Formidable Filth

4 Q 1118 Aq Pleatco Advanced Ultra Filter Cartridges 219 Sm

What Do They Win, Bob?

All three winners will receive $100 in Pleatco product, and our top prize winner will receive a bonus $100 Visa gift card from us at AQUA.

If there's one thing that can band together a room full pool professionals, it's gross stories of ghastly filters. Everyone has one — if not several — and trading tales of wacky water quality, shocking skimmer baskets and foul filter systems is a quick way to make friends.

In honor of this unique tradition, we asked you to share with us the most horrifying filter disasters you've come across while on the job. We quickly received quite an assortment of entries, most of which had one thing in common: neglect over the course of months, if not years.

In addition to testing your gag reflex, these photos underscore the critical importance of pool and spa service technicians. After all, if a professional had been on hand for regular service, none of these disasters would have happened in the first place.

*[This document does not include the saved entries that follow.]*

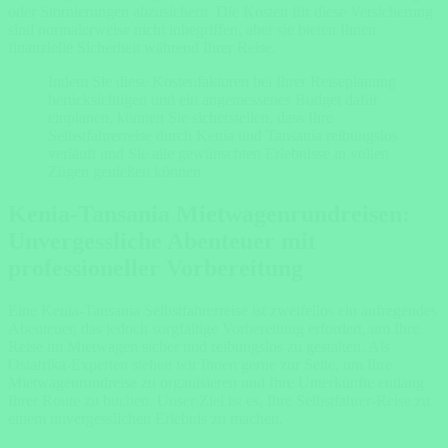
oder Stornierungen abzusichern. Die Kosten für diese Versicherung
sind normalerweise nicht inbegriffen, aber sie bieten Ihnen
finanzielle Sicherheit während Ihrer Reise.
Indem Sie diese Kostenfaktoren bei Ihrer Reiseplanung
berücksichtigen und ein angemessenes Budget dafür
einplanen, können Sie sicherstellen, dass Ihre
Selbstfahrerreise durch Kenia und Tansania reibungslos
verläuft und Sie alle gewünschten Erlebnisse in vollen
Zügen genießen können.
Kenia-Tansania Mietwagenrundreisen:
Unvergessliche Abenteuer mit
professioneller Vorbereitung
Eine Kenia-Tansania Selbstfahrerreise ist zweifellos ein aufregendes
Abenteuer, das jedoch sorgfältige Vorbereitung erfordert, um Ihre
Reise im Mietwagen sicher und reibungslos zu gestalten. Als
Ostafrika-Experten stehen wir Ihnen gerne zur Seite, um Ihre
Mietwagenrundreise zu organisieren und Ihre Unterkünfte entlang
Ihrer Route zu buchen. Unser Ziel ist es, Ihre Selbstfahrer-Reise zu
einem unvergesslichen Erlebnis zu machen.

Without further ado, here are the three winners of our first Filthiest Filter Contest. Congratulations to the winners!


Ppp 219 Aq2 Sm

3RD PLACE

A COMMERCIAL CAUTIONARY TALE

Bret Petermann
Superior Pool Products
Indianapolis, Ind.

With high bather loads (including swimmers of various levels of cleanliness), commercial pool filters are designed to withstand quite a lot of wear and tear — up to a point. As Bret Petermann (Superior Pool Products, Indianapolis, Ind.) found out, sometimes its friendly fire that causes gnarly filtration issues.

"My lifeguards were doing a fantastic job vacuuming the pool daily. That is...until they couldn't get the pump primed. Upon closer inspection I found about 30 pounds of sand embedded in the cartridge. This is a perfect example of why it's never a good idea to have a sandbox anywhere near a pool."


Ttt 219 Aq Sm

2ND PLACE

AN ANCIENT SANDTRAP

John Flynn
ASAP Pools
Point Pleasant, N.J.

In this case, the story of the filter might be more horrifying than the filter itself:

"This was the customer's original sand filter installed when the pool was built in 1991," writes John Flynn of ASAP Pools. "This is the original sand, too — 27 years worth of crap. The original call came in that the customer couldn't get his pool water to clear up. He also spent the entire 2017 season with unclear pool water. After further inspection, the entire lateral assembly was broken in several pieces. It wasn't hard to convince the homeowner he needed a new filter. He definitely got his money's worth from this one, though.


Rrr 219 Aq Sm

1ST PLACE

PUZZLING POOL PROBLEM

Christopher Hodges
Owner, Pinch A Penny #52 and #72
Tampa, Fla.

Christopher Hodges is an experienced pool pro who's seen his share of filth. But when he got a peek at this D.E. filter gone horribly wrong, he admits even he was horrified.

"I've seen some bad cartridge filters, I've dug some nasty sand out of filters, but this is the most shocking thing I've ever seen," he says.

The story starts with a customer bringing in a bucket of pool water, which you may guess was also not great. "It was hideous," Hodges recalls.

He asked the customer when the filter was last cleaned. She didn't know, and explained that was her late husband's job, and he'd been gone for a few years. Hodges sent a technician to investigate. The tech opened the filter, and then, after taking a few moments to shake off the horror, regained his composure enough to snap a picture with his phone and sent it to the boss.

An investigation ensued. Witnesses were interviewed, clues were catalogued, and Hodges made a preliminary determination as to the identity of the perpetrator.

"The customer was getting her water tested at our store, and she was buying the alkalinity and she was buying the calcium, but when it came to stabilizer, she got that from Walmart," Hodges says. "She put that generic stabilizer in the skimmer, like we tell all our customers to do, but it wasn't dissolving. So I think a layer of that undissolved stabilizer built up on the filter, provided a surface for the stuff to accumulate, and didn't allow it to work properly."

RELATED: The Dirt on Filter Cleaning

Actually, it wasn't working at all. The swimming pool sleuths determined that the water was slowly circulating, but when it passed through the filter it never actually got filtered, instead bypassing the system and returning to the water. If anything, the water that came in contact with the blob of bacteria and algae came out worse.

Asked who got stuck cleaning up the crime scene, Hodges said, "Oh, there was no cleaning, there was no nothing. You know the manifold that holds the grid system inside the filter? That was fused together. There was no lifting it out. Those elements were not going anywhere. So we took the whole filter out and put a new one in."

In addition to blaming the low-rate stabilizer, Hodges named Florida's daily rain as an accomplice for wreaking havoc on the pool chemistry and providing a perfect breeding ground for the sludge that built up.

Hodges may have closed the case, but he'll never erase the image of the grisly photo, now burned in his memory.

"I've been in backyards that were so bad you couldn't even see the pool because there was grass growing in the water," he says. "But this was worse. This was just horrid.